I confess: When I first read about green tech, I thought, "Great idea. But, most people don't even recycle. Nobody's going to take green computers seriously."
That's not to say I think you shouldn't care. In fact, just the opposite. I do think IT should care. And I'm not alone. Gartner estimates the IT industry accounts for 2 percent of global carbon dioxide emissions, according to a piece from Information Age. Wall Street & Technology even published an article giving five reasons why businesses should care about green data centers.
I just didn't expect anybody to actually care.
So, I was pretty surprised when I saw this piece announcing Google's plans to go carbon-neutral by the end of this year.
I knew Google had joined forces with Intel to build more energy-efficient personal computers and server systems, but I figured that was just a cost-control effort.
But expense-cutting doesn't explain why Google also plans to purchase carbon credits to offset for emissions it can't reduce.
Google's not the only tech company investing in green technologies.
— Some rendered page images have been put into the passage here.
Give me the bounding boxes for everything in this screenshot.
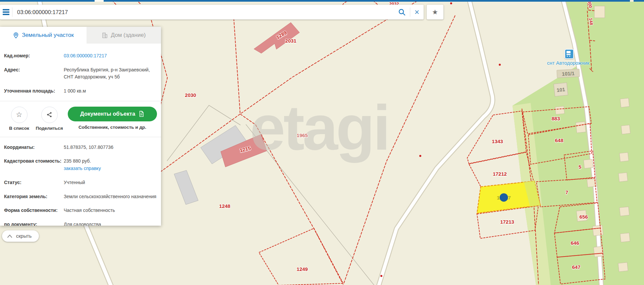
bus-stop-icon[interactable] <box>565 49 574 59</box>
parcel-label-648: 648 <box>555 137 563 143</box>
star-outline-icon: ☆ <box>16 111 22 119</box>
parcel-label-646: 646 <box>571 240 579 246</box>
parcel-label-17213: 17213 <box>500 219 514 225</box>
address-value: Республика Бурятия, р-н Заиграевский, СН… <box>64 66 157 81</box>
star-icon: ★ <box>432 8 438 16</box>
parcel-label-1249: 1249 <box>297 266 308 272</box>
cad-number-link[interactable]: 03:06:000000:17217 <box>64 52 157 60</box>
share-button[interactable]: Поделиться <box>34 107 64 131</box>
parcel-label-2030: 2030 <box>185 92 196 98</box>
parcel-label-17212: 17212 <box>493 171 507 177</box>
by-document-value: Для садоводства <box>64 221 157 226</box>
hide-label: скрыть <box>16 233 32 239</box>
coordinates-value: 51.878375, 107.807736 <box>64 144 157 151</box>
parcel-label-647: 647 <box>572 264 580 270</box>
favorites-button[interactable]: ★ <box>427 5 443 19</box>
clear-search-icon[interactable]: ✕ <box>414 8 420 16</box>
search-divider <box>410 7 410 17</box>
parcel-label-5: 5 <box>579 164 581 170</box>
documents-label: Документы объекта <box>80 111 135 117</box>
house-number-plaque: 101/1 <box>556 69 580 78</box>
location-pin-icon <box>13 32 19 39</box>
tab-label: Дом (здание) <box>111 32 146 39</box>
status-value: Учтенный <box>64 179 157 186</box>
documents-caption: Собственник, стоимость и др. <box>78 125 146 130</box>
search-icon[interactable] <box>398 8 406 16</box>
field-label-cadastral-cost: Кадастровая стоимость: <box>4 158 64 172</box>
parcel-label-1965: 1965 <box>297 132 308 138</box>
parcel-label-1343: 1343 <box>492 138 503 144</box>
field-label-cad-number: Кад.номер: <box>4 52 64 60</box>
tab-label: Земельный участок <box>22 32 74 39</box>
share-icon <box>46 112 52 118</box>
tab-land-parcel[interactable]: Земельный участок <box>0 27 87 44</box>
panel-divider <box>0 137 161 137</box>
field-label-address: Адрес: <box>4 66 64 81</box>
parcel-label-148: 148 <box>588 17 594 25</box>
station-label: снт Автодорожник <box>547 60 589 66</box>
object-documents-button[interactable]: Документы объекта <box>68 107 157 121</box>
ownership-value: Частная собственность <box>64 207 157 214</box>
red-point-markers <box>380 2 501 277</box>
area-value: 1 000 кв.м <box>64 88 157 95</box>
building-101: 101 <box>553 82 568 97</box>
etagi-watermark: etagi <box>250 101 388 155</box>
field-label-by-document: по документу: <box>4 221 64 226</box>
field-label-area: Уточненная площадь: <box>4 88 64 95</box>
cadastral-map-app: etagi 2032 1289 2031 2030 1965 1215 1248… <box>0 0 644 285</box>
add-to-list-button[interactable]: ☆ В список <box>4 107 34 131</box>
land-category-value: Земли сельскохозяйственного назначения <box>64 193 157 201</box>
field-label-coordinates: Координаты: <box>4 144 64 151</box>
hide-panel-button[interactable]: скрыть <box>2 230 39 242</box>
cadastral-cost-value: 235 880 руб. <box>64 158 91 164</box>
search-input[interactable] <box>16 9 398 16</box>
tab-house-building[interactable]: Дом (здание) <box>87 27 161 44</box>
share-label: Поделиться <box>36 126 63 131</box>
document-icon <box>138 111 145 117</box>
chevron-up-icon <box>7 235 12 238</box>
parcel-info-panel: Земельный участок Дом (здание) Кад.номер… <box>0 27 161 226</box>
parcel-label-883: 883 <box>551 116 560 121</box>
field-label-status: Статус: <box>4 179 64 186</box>
add-to-list-label: В список <box>9 126 29 131</box>
building-icon <box>102 32 108 39</box>
parcel-label-656: 656 <box>579 214 588 220</box>
parcel-label-1248: 1248 <box>219 203 230 209</box>
menu-icon[interactable] <box>3 8 9 16</box>
order-certificate-link[interactable]: заказать справку <box>64 165 157 172</box>
field-label-ownership: Форма собственности: <box>4 207 64 214</box>
parcel-label-2031: 2031 <box>285 38 296 44</box>
selected-parcel-dot[interactable] <box>500 193 508 202</box>
parcel-label-7: 7 <box>566 189 568 195</box>
top-accent-bar <box>0 0 644 2</box>
search-divider <box>12 7 12 17</box>
search-bar: ✕ <box>0 5 424 19</box>
field-label-land-category: Категория земель: <box>4 193 64 201</box>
But its commitment is far-reaching and includes a three-step strategy aimed at creating an environmental zero-imprint. Its efforts also reach beyond the corporate walls. For instance, the company plans to invest in efforts to capture methane from animal waste at Mexican and Brazilian farms, according to the Reuters article.
Interested in finding out your carbon footprint? The UK government is offering a carbon calculator that will give you some idea of your personal impact. It wasn't online when I checked, so I'm unsure how useful it would be to evaluate a business impact.